Gustavo Alejandro Acevedo Nicolazzo (born 3 January 1997) is a Venezuelan medicine student, model and male beauty pageant titleholder. He was Mister Supranational Venezuela 2016 and represented Venezuela at the inaugural edition of Mister Supranational at Mister Supranational 2016 where he finished as one of the Top 10 finalists.

Life and career

Early life 
Acevedo was born in Caracas, Venezuela. He holds a degree in cardiovascular and respiratory therapy from the Central University of Venezuela.

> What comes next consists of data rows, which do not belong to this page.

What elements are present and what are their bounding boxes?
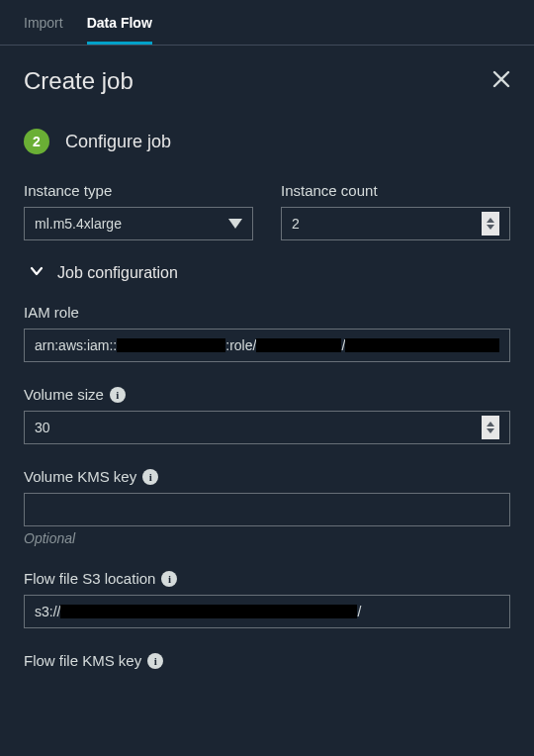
tab-data-flow[interactable]: Data Flow (87, 0, 152, 45)
volume-kms-input[interactable] (24, 493, 510, 526)
instance-count-field: Instance count 2 (281, 182, 510, 240)
volume-kms-field: Volume KMS key i Optional (24, 468, 510, 546)
instance-count-value: 2 (292, 216, 300, 232)
info-icon[interactable]: i (142, 469, 158, 485)
instance-type-value: ml.m5.4xlarge (35, 216, 122, 232)
create-job-panel: Create job 2 Configure job Instance type… (0, 46, 534, 677)
flow-s3-field: Flow file S3 location i s3:// / (24, 570, 510, 628)
step-number: 2 (33, 134, 41, 149)
info-icon[interactable]: i (147, 653, 163, 669)
volume-size-input[interactable]: 30 (24, 411, 510, 444)
redacted-bucket (60, 605, 357, 618)
instance-type-field: Instance type ml.m5.4xlarge (24, 182, 253, 240)
redacted-path1 (256, 338, 341, 352)
volume-size-value: 30 (35, 420, 50, 435)
tab-import-label: Import (24, 15, 63, 31)
tab-data-flow-label: Data Flow (87, 15, 152, 31)
close-icon[interactable] (492, 70, 510, 92)
flow-s3-label: Flow file S3 location i (24, 570, 510, 587)
panel-title: Create job (24, 67, 134, 95)
tab-import[interactable]: Import (24, 0, 63, 45)
number-stepper-icon[interactable] (482, 416, 499, 439)
chevron-down-icon (228, 219, 242, 229)
instance-row: Instance type ml.m5.4xlarge Instance cou… (24, 182, 510, 240)
redacted-account (117, 338, 225, 352)
volume-kms-label: Volume KMS key i (24, 468, 510, 485)
instance-type-select[interactable]: ml.m5.4xlarge (24, 207, 253, 240)
instance-type-label: Instance type (24, 182, 253, 199)
tabs: Import Data Flow (0, 0, 534, 46)
job-configuration-expander[interactable]: Job configuration (30, 264, 510, 282)
instance-count-label: Instance count (281, 182, 510, 199)
chevron-down-icon (30, 264, 44, 282)
flow-s3-input[interactable]: s3:// / (24, 595, 510, 628)
iam-role-value: arn:aws:iam:: :role/ / (35, 337, 499, 353)
iam-role-field: IAM role arn:aws:iam:: :role/ / (24, 304, 510, 362)
info-icon[interactable]: i (161, 571, 177, 587)
job-configuration-label: Job configuration (57, 264, 178, 282)
iam-role-label: IAM role (24, 304, 510, 321)
step-number-badge: 2 (24, 129, 49, 154)
volume-size-label: Volume size i (24, 386, 510, 403)
flow-kms-label: Flow file KMS key i (24, 652, 510, 669)
iam-role-input[interactable]: arn:aws:iam:: :role/ / (24, 329, 510, 362)
info-icon[interactable]: i (110, 387, 126, 403)
volume-kms-helper: Optional (24, 530, 510, 546)
number-stepper-icon[interactable] (482, 212, 499, 236)
instance-count-input[interactable]: 2 (281, 207, 510, 240)
step-header: 2 Configure job (24, 129, 510, 154)
redacted-role (345, 338, 499, 352)
flow-s3-value: s3:// / (35, 604, 499, 619)
panel-header: Create job (24, 67, 510, 95)
step-title: Configure job (65, 132, 171, 152)
volume-size-field: Volume size i 30 (24, 386, 510, 444)
flow-kms-field: Flow file KMS key i (24, 652, 510, 677)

Acevedo is also a model, actor, boxer, Pan-American champion mixed martial artist and has served as a sports narrator on local television in his hometown.

Pageantry

Mister Venezuela 2016
In 2016, Gustavo participated in the 13th edition of the Mister Venezuela event held on May 28, 2016 at Venevisión studios in Caracas. The candidates were assigned numbers instead of state bands, with Acevedo being assigned #2. He ended as the 2nd runner-up. The winner was Renato Barabino, while the first runner-up was Walfred Crespo.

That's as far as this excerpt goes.